Pablo, en Romanos, nos descubre un hecho asombroso respecto de Israel: que en pleno tiempo de la ley, y más aun, en tiempo de apostasía, Dios reservó a una parte, un remanente, por gracia y no por obras.

Este «reservó» de Dios implica en el contexto, sin duda, «justificó», porque Pablo nos aclara que es por gracia, no por obras. Dios se guardó para sí una porción de Israel, dando a entender con eso que ellos representan la manera de Dios de alcanzar justicia. Y así como Dios se reservó ese remanente, así también hoy Dios tiene su remanente escogido por gracia, dice Pablo.

Esto confirma lo que el apóstol dice en otro lugar: que el propósito de Dios es justificar por la fe no solo a los gentiles sino también a los judíos (Rom. 3:30).
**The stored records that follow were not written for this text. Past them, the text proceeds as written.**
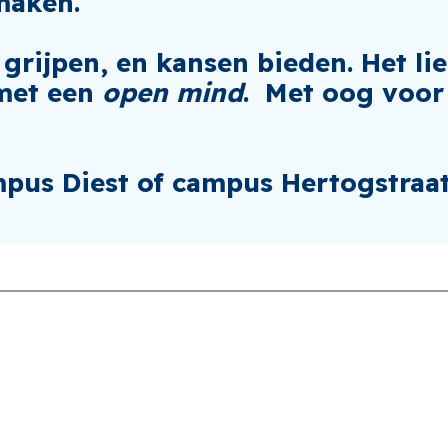
 maken.
 grijpen, en kansen bieden. Het lie
 met een
open mind
. Met oog voor
pus Diest of campus Hertogstraat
Lo que ocurrió con aquellos siete mil en tiempos de Elías ha de suceder finalmente con todos los judíos, pues no por la ley es justificado el hombre, sino por la fe de Jesucristo.

¡Qué maravilloso es que, en medio de la ley, haya un oasis de fe! ¡Qué maravilloso es que, en tiempos de la ley, Dios aparte para sí un remanente por gracia! ¡Cuánto más ahora justificará Dios por la fe a los hombres, sean judíos o gentiles!

Más que el incumplimiento de la ley, es la incredulidad de los judíos lo que les hizo perder su protagonismo en el plan de Dios. Y por eso los gentiles fueron llamados a ocupar, al menos parcialmente, el lugar que los judíos tenían (Rom. 11:20). La incredulidad produce la caída, la fe produce la bendición. Al estar bajo la ley, ellos no actuaban desde la fe, sino desde las obras; por tanto, fueron desgajados del buen olivo. Ellos debieron advertir que la ley no les daría la entrada a la justicia, y haberse vuelto oportunamente a la fe, según el ejemplo que les había dado Abraham; pero no lo hicieron.

Ahora el camino quedó más claro. La severidad de Dios para Israel es la reprobación de Dios hacia un camino imposible, que, de ser seguido, solo traerá gloria al hombre. El rechazamiento de Israel es el repudio de Dios hacia la vana justicia del hombre. La ley solo produjo incrédulos y desobedientes; la fe es la que justifica y transforma al pagano y pecador en un hombre según la imagen de Dios.

Esta justicia de Dios por la fe fue testificada ya desde antiguo por la ley y por los profetas. El problema es que no hubo oídos vacíos de sí mismos para oírla – excepto los de aquel remanente escogido por gracia. Constantemente, aunque así como entre líneas, no abiertamente, sino como en secreto, perceptible solo para los oídos humildes, cansados de esfuerzos vanos, se dejó testimonio que Dios justifica al hombre por medio de la fe. Dios no vocifera como en un trueno sus palabras, sino las declara al oído de aquel que se humilla bajo su mano.

¿Qué ocurre hoy? Lo mismo que ayer: Dios se ha reservado para sí un remanente escogido por gracia, que se aborrece a sí mismo, y glorifica a Dios por su misericordia.